Il s'agit, en effet, d'un baryton en vogue, M. Lucien Noël et d'une Dame aux Camélias à laquelle l'amour ne semble pas encore avoir refait une virginité, Mlle Clémence de Pibrac. Le premier chante actuellement à la Gaîté le rôle de Pippo de la Mascotte, avec des effets de torse et de voix qui remuent profondément l'éternel féminin dans la salle. Mlle de Pibrac descend-t-elle, comme son nom semble l'indiquer, du magistrat austère qui au dix-septième siècle mit la morale en quatrains ? Si oui, elle fait bien peu de cas des enseignements ancestraux.
Quoiqu'il en soit, fille déchue d'une vieille branche ou fille de joie simplement affublée, d'un nom de guerre, elle s'amouracha du beau baryton. « Je t'aime mieux que mes moutons-on-on » roucoulait celui-ci.. Et leur bonheur fut sans mélange jusqu'au jour ou Mlle de Pibrac partit pour Nice en compagnie de son seigneur et, maître, négociant en vin de Champagne très cossu, dont tous les journaux, ont donné le nom, ce qui doit le laisser sans illusions sur l'étendue de ses malheurs conjugaux. La séparation fut déchirante. Cependant Clémence partit avec courage, Lucien lui ayant juré ses grands dieux de ne parler d'amour à personne, elle absente, sauf en scène, dans ses couplets à Bettina.

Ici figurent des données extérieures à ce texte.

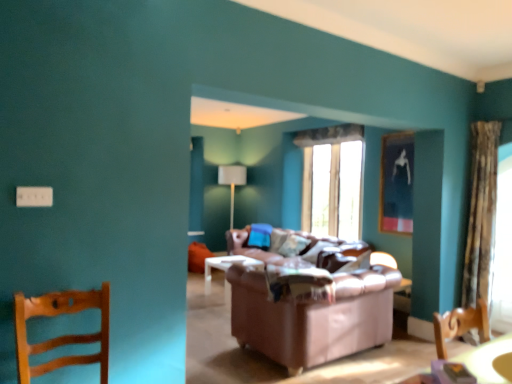 Question: Is transparent fabric at right facing towards metallic silver picture frame at upper right?

Choices:
 (A) yes
 (B) no

Answer: (B)

Question: From the image's perspective, is transparent fabric at right located above metallic silver picture frame at upper right?

Choices:
 (A) no
 (B) yes

Answer: (A)

Question: Does transparent fabric at right appear on the left side of metallic silver picture frame at upper right?

Choices:
 (A) no
 (B) yes

Answer: (A)

Question: Is transparent fabric at right shorter than metallic silver picture frame at upper right?

Choices:
 (A) yes
 (B) no

Answer: (B)

Question: Is transparent fabric at right far from metallic silver picture frame at upper right?

Choices:
 (A) yes
 (B) no

Answer: (A)

Question: From the image's perspective, is transparent glass window at center above or below patterned fabric curtain at right?

Choices:
 (A) below
 (B) above

Answer: (B)

Question: In terms of size, does transparent glass window at center appear bigger or smaller than patterned fabric curtain at right?

Choices:
 (A) small
 (B) big

Answer: (B)

Question: From a real-world perspective, relative to patterned fabric curtain at right, is transparent glass window at center vertically above or below?

Choices:
 (A) above
 (B) below

Answer: (A)

Question: Do you think transparent glass window at center is within patterned fabric curtain at right, or outside of it?

Choices:
 (A) outside
 (B) inside

Answer: (A)

Question: Is transparent glass window at center bigger or smaller than brown leather couch at center?

Choices:
 (A) small
 (B) big

Answer: (A)

Question: From a real-world perspective, is transparent glass window at center positioned above or below brown leather couch at center?

Choices:
 (A) below
 (B) above

Answer: (B)

Question: From the image's perspective, is transparent glass window at center above or below brown leather couch at center?

Choices:
 (A) above
 (B) below

Answer: (A)

Question: Is point (358, 170) positioned closer to the camera than point (360, 345)?

Choices:
 (A) farther
 (B) closer

Answer: (A)

Question: Relative to metallic silver picture frame at upper right, is wooden chair at left in front or behind?

Choices:
 (A) front
 (B) behind

Answer: (A)

Question: Is wooden chair at left taller or shorter than metallic silver picture frame at upper right?

Choices:
 (A) short
 (B) tall

Answer: (A) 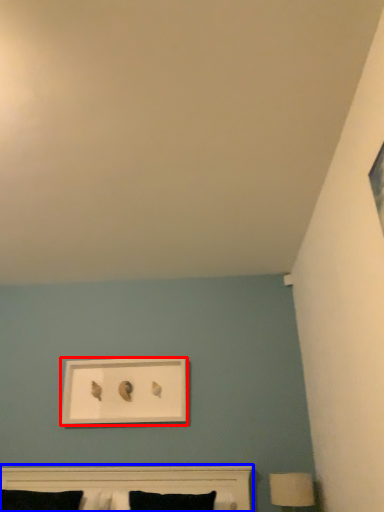 Question: Which of the following is the closest to the observer, picture frame (highlighted by a red box) or bed (highlighted by a blue box)?

Choices:
 (A) picture frame
 (B) bed

Answer: (B) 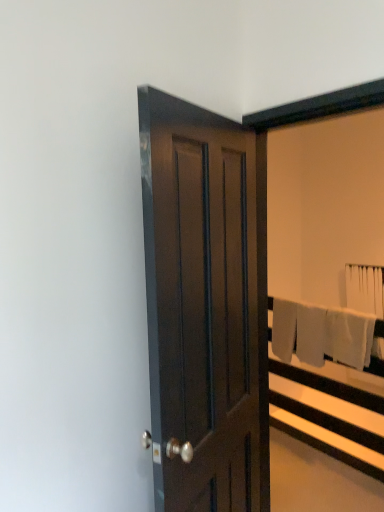 Question: From the image's perspective, is dark wood door at center below white cotton bath towel at right, which is the second bath towel in back-to-front order?

Choices:
 (A) yes
 (B) no

Answer: (B)

Question: Does dark wood door at center appear on the right side of white cotton bath towel at right, positioned as the 1th bath towel in bottom-to-top order?

Choices:
 (A) yes
 (B) no

Answer: (B)

Question: From a real-world perspective, is dark wood door at center beneath white cotton bath towel at right, marked as the 2th bath towel in a top-to-bottom arrangement?

Choices:
 (A) yes
 (B) no

Answer: (B)

Question: Is dark wood door at center smaller than white cotton bath towel at right, acting as the 2th bath towel starting from the right?

Choices:
 (A) yes
 (B) no

Answer: (B)

Question: Could you tell me if dark wood door at center is turned towards white cotton bath towel at right, marked as the 2th bath towel in a top-to-bottom arrangement?

Choices:
 (A) yes
 (B) no

Answer: (B)

Question: From a real-world perspective, does dark wood door at center stand above white cotton bath towel at right, the first bath towel when ordered from front to back?

Choices:
 (A) yes
 (B) no

Answer: (A)

Question: Can you confirm if dark wood door at center is positioned to the left of white fabric bath towel at upper right, arranged as the 2th bath towel when viewed from the front?

Choices:
 (A) yes
 (B) no

Answer: (A)

Question: Is white fabric bath towel at upper right, which appears as the second bath towel when viewed from the left, at the back of dark wood door at center?

Choices:
 (A) yes
 (B) no

Answer: (B)

Question: Considering the relative sizes of dark wood door at center and white fabric bath towel at upper right, the 1th bath towel when ordered from right to left, in the image provided, is dark wood door at center taller than white fabric bath towel at upper right, the 1th bath towel when ordered from right to left,?

Choices:
 (A) no
 (B) yes

Answer: (B)

Question: Is dark wood door at center to the right of white fabric bath towel at upper right, the 1th bath towel when ordered from right to left, from the viewer's perspective?

Choices:
 (A) no
 (B) yes

Answer: (A)

Question: From the image's perspective, is dark wood door at center located above white fabric bath towel at upper right, acting as the first bath towel starting from the back?

Choices:
 (A) yes
 (B) no

Answer: (B)

Question: Is dark wood door at center not inside white fabric bath towel at upper right, arranged as the 2th bath towel when viewed from the front?

Choices:
 (A) no
 (B) yes

Answer: (B)

Question: Is white fabric bed frame at right facing towards dark wood door at center?

Choices:
 (A) yes
 (B) no

Answer: (A)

Hélas ! l'esprit est fort mais la chair est faible. La Mascotte n'a pas suffi au beau baryton esseulé. Mme Emilienne d'Alençon encore un beau nom doublé d'une belle personne eut avec lui un bout de flirt, et de mauvais bruits arrivèrent jusqu'à Nice, aux oreilles jalouses de Mlle de Pibrac. Sans hésiter, celle-ci saute dans un sleeping, « plaquant » le monsieur sérieux sur la côte d'azur, débarque à la Gaîté, enlève l'infidèle en voiture, l'entraîne dans son hôtel et c'est là qu'eut lieu le déplorable fait-divers.
Bourrelé de remords, affolé par les reproches, désespéré à l'idée que Mlle Clémence de Pibrac allait forfaire impitoyablement à son prénom, Pippo n'hésita pas à se tirer un coup de revolver en pleine poitrine, sans même se dire comme Néron que le monde allait perdre un bien grand artiste...

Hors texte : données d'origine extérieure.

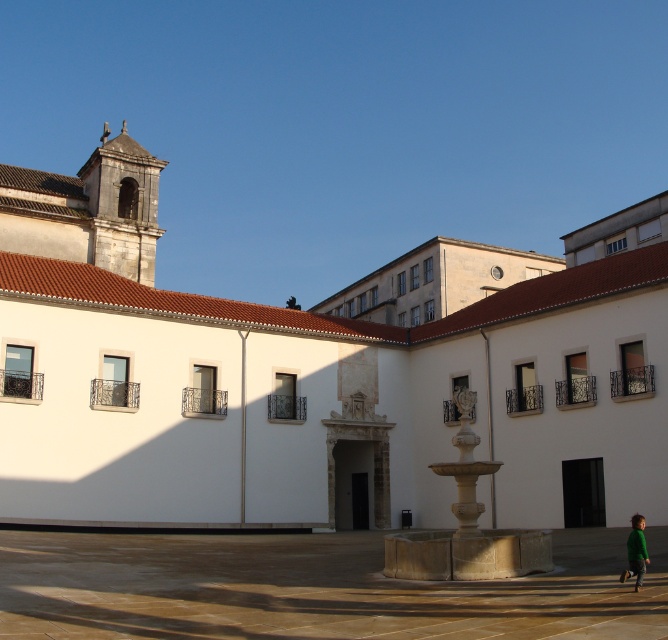 Question: Which is farther from the smooth stone fountain at center?

Choices:
 (A) white stone church at center
 (B) green matte shirt at lower right

Answer: (A)

Question: Which point is closer to the camera?

Choices:
 (A) smooth stone fountain at center
 (B) green matte shirt at lower right

Answer: (A)

Question: Is white stone church at center above smooth stone fountain at center?

Choices:
 (A) no
 (B) yes

Answer: (B)

Question: Can you confirm if white stone church at center is positioned above green matte shirt at lower right?

Choices:
 (A) yes
 (B) no

Answer: (A)

Question: Is smooth stone fountain at center positioned before green matte shirt at lower right?

Choices:
 (A) yes
 (B) no

Answer: (A)

Question: Estimate the real-world distances between objects in this image. Which object is closer to the green matte shirt at lower right?

Choices:
 (A) white stone church at center
 (B) smooth stone fountain at center

Answer: (B) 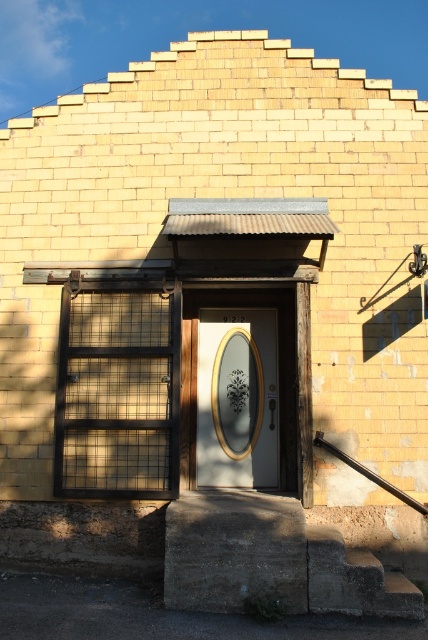 Question: Is matte gold door at center further to the viewer compared to concrete/stone stairs at lower center?

Choices:
 (A) no
 (B) yes

Answer: (B)

Question: Can you confirm if concrete/stone stairs at lower center is thinner than brown wooden rail at right?

Choices:
 (A) no
 (B) yes

Answer: (B)

Question: Can you confirm if matte gold door at center is bigger than brown wooden rail at right?

Choices:
 (A) yes
 (B) no

Answer: (A)

Question: Which object is closer to the camera taking this photo?

Choices:
 (A) brown wooden rail at right
 (B) matte gold door at center

Answer: (A)

Question: Which is farther from the concrete/stone stairs at lower center?

Choices:
 (A) matte gold door at center
 (B) brown wooden rail at right

Answer: (A)

Question: Which of these objects is positioned closest to the concrete/stone stairs at lower center?

Choices:
 (A) brown wooden rail at right
 (B) matte gold door at center

Answer: (A) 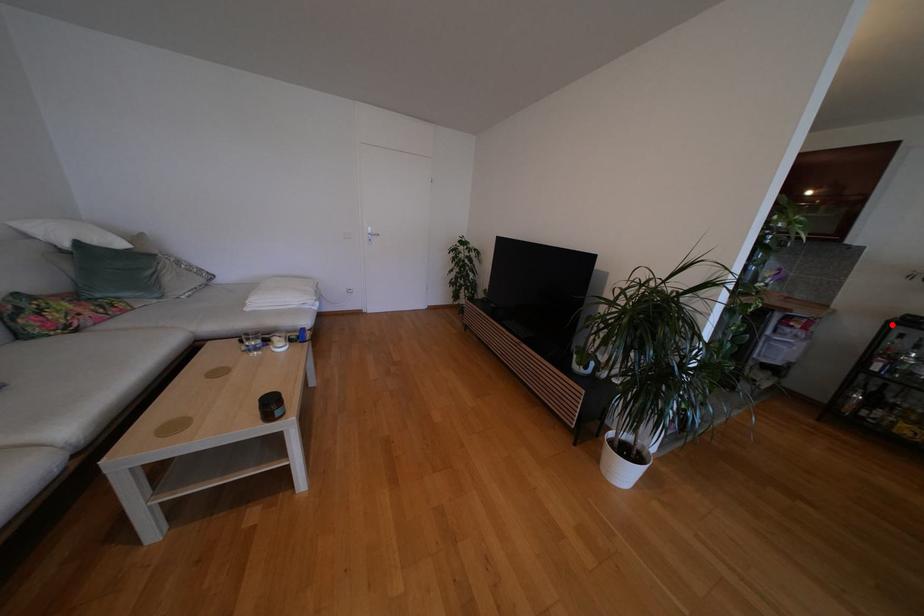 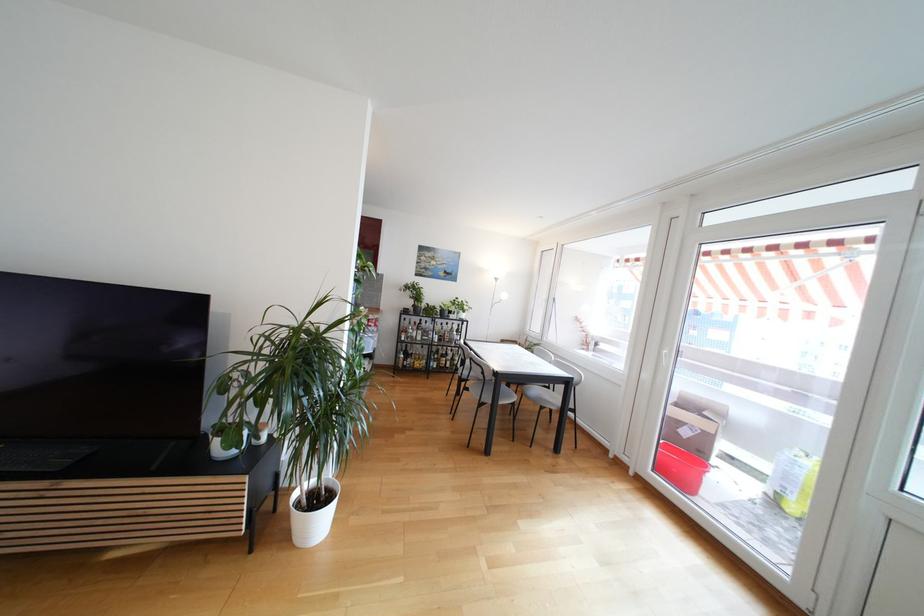 Question: I am providing you with two images of the same scene from different viewpoints. A red point is shown in image1. For the corresponding object point in image2, is it positioned nearer or farther from the camera?

Choices:
 (A) Nearer
 (B) Farther

Answer: (A)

Mais que l'univers se rassure ! Le Werther des barytons sera conservé à l'amour de tant de mascottes et aux triomphes du grand art. On lui a tout pardonné. On le soigne avec tendresse. Redevenue Clémence, MIle de Pibrac ne croit plus aux injures d'Emilienne, laquelle d'ailleurs se défend d'avoir jamais barytonné. Et des épanchements délicieux s'opèrent dans le sein des reporters, dont le coquet petit hôtel de la dame ne désemplit pas. Et celle-ci ne quitte le chevet du cher malade que pour faire retentir toute la presse des alléluias de son amour reconquis et régénéré dans le sang d'un suicide d'opérette.
Voilà « qui est bien parisien ». Mais que devient le monsieur sérieux, le bon marchand de vins, au milieu de cette idylle publique ? Ah! qui nous dira son état d'âme... Sans doute il est resté à Monte-Carlo. Quelle veine il doit avoir s'il est joueur, quelles séries au trente et quarante, que de numéros pleins à la roulette ! Lui aussi a maintenant une mascotte, mais peut-être pas de la manière qu'il aurait voulu...

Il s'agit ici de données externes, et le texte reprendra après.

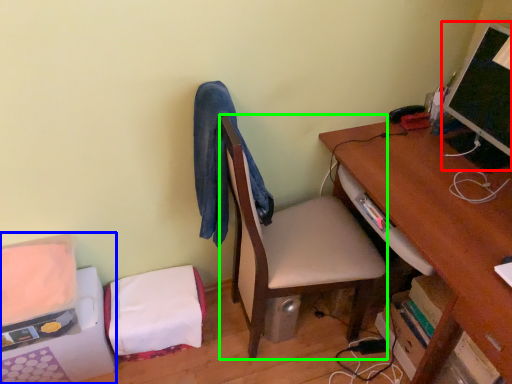 Question: Which is nearer to the computer monitor (highlighted by a red box)? furniture (highlighted by a blue box) or table (highlighted by a green box).

Choices:
 (A) furniture
 (B) table

Answer: (B) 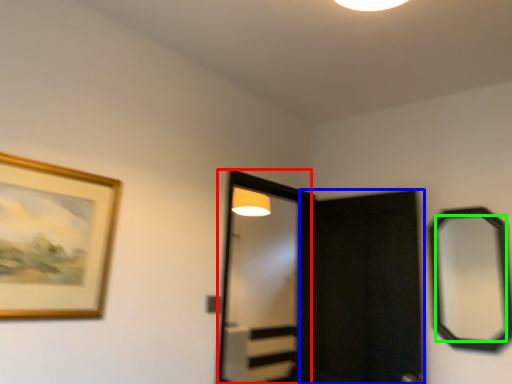 Question: Which is farther away from screen door (highlighted by a red box)? screen door (highlighted by a blue box) or mirror (highlighted by a green box)?

Choices:
 (A) screen door
 (B) mirror

Answer: (B) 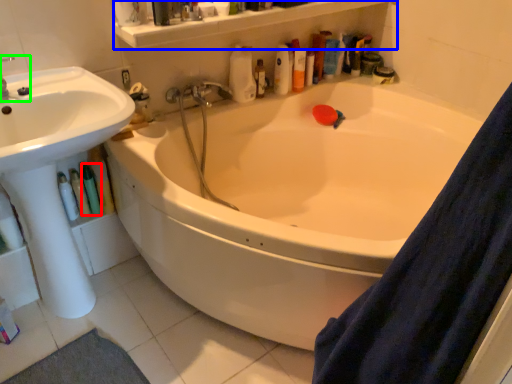 Question: Estimate the real-world distances between objects in this image. Which object is farther from toiletry (highlighted by a red box), balustrade (highlighted by a blue box) or plumbing fixture (highlighted by a green box)?

Choices:
 (A) balustrade
 (B) plumbing fixture

Answer: (A) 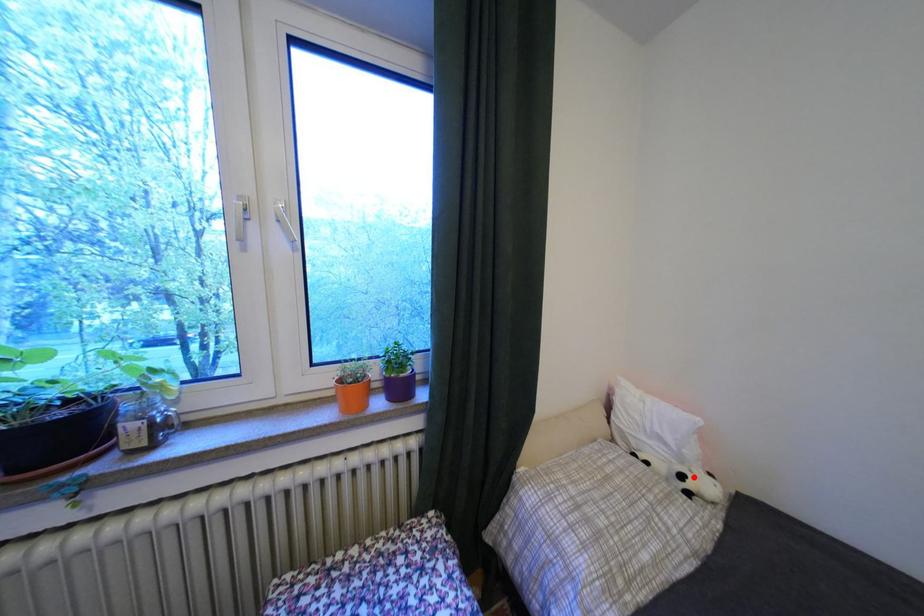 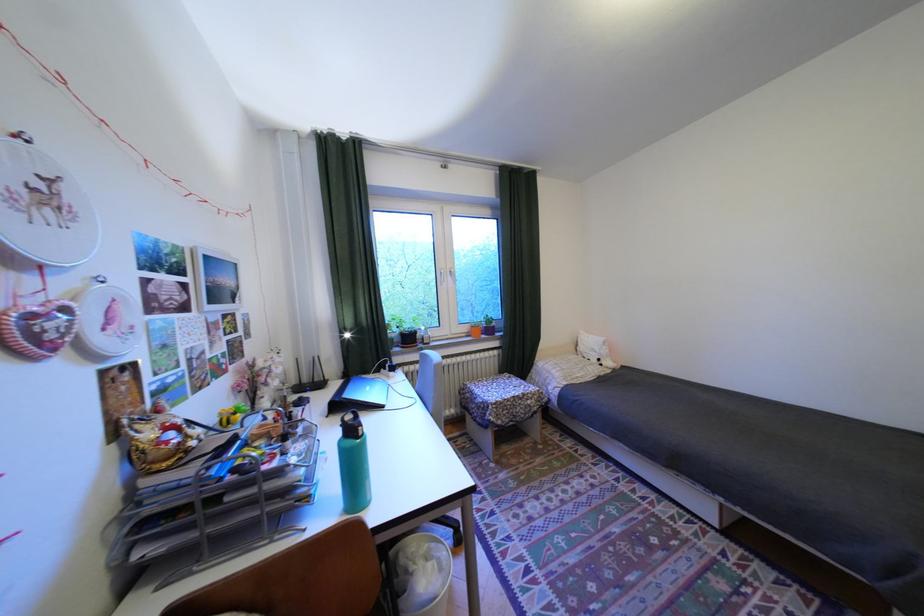 Question: I am providing you with two images of the same scene from different viewpoints. Image1 has a red point marked. In image2, the corresponding 3D location appears at what relative position? Reply with the corresponding letter.

Choices:
 (A) Closer
 (B) Farther

Answer: (B)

On se console de tout d'ailleurs, même de n'être pas élu à l'Académie Française, comme M. Antoine Moratille, ce candidat incohérent au fauteuil de Challemel-Lacour, Père du Peuple, conseiller municipal d'Aubusson, ancien gendarme, etc., etc. Blackboulé avec Emile Zola, M. Moratille cherche comme compensation à entrer à la société des Cent Kilos, où son poids lui crée des titres incontestables et où il espère, écrit-il, « n'avoir pas de conqurant(sic) aussi sérieux qu'à l'Institut »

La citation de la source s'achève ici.